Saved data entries

=-=-=

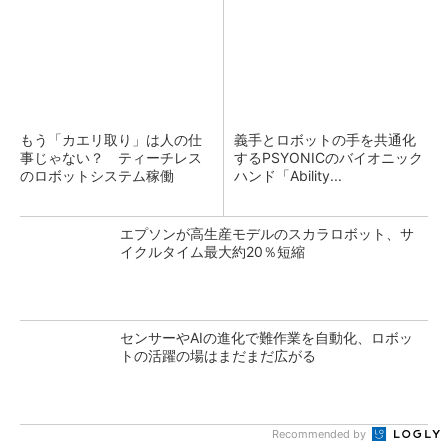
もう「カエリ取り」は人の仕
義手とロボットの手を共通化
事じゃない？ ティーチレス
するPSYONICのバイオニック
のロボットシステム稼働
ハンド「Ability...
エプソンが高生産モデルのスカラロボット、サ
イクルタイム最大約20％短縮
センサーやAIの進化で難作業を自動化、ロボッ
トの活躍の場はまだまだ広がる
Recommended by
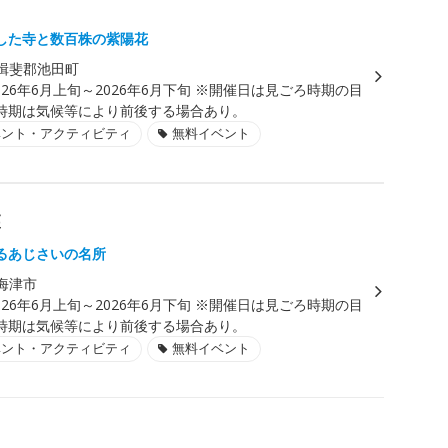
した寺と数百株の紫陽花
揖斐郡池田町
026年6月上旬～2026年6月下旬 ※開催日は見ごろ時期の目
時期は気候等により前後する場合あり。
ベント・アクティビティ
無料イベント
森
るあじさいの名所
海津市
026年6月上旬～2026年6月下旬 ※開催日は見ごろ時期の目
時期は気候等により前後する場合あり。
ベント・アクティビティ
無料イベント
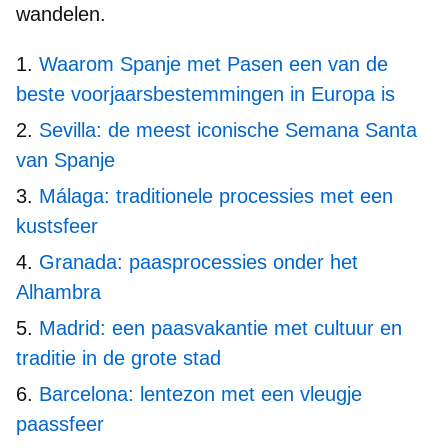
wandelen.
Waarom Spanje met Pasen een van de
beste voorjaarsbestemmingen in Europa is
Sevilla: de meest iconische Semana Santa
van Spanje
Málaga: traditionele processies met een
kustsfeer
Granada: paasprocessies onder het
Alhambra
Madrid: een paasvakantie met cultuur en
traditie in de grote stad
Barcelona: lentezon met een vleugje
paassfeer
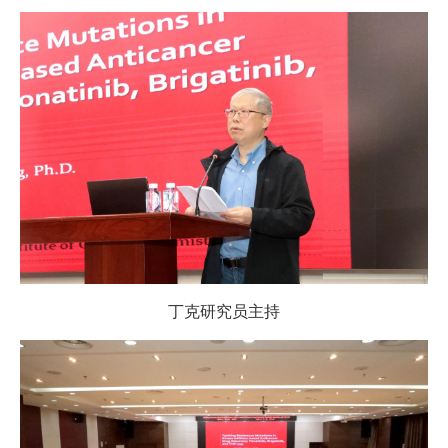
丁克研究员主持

=-=-=

Activity:
Tell how many lines of the data above hold the string "Spanje". Give only the number.

Written solution:
2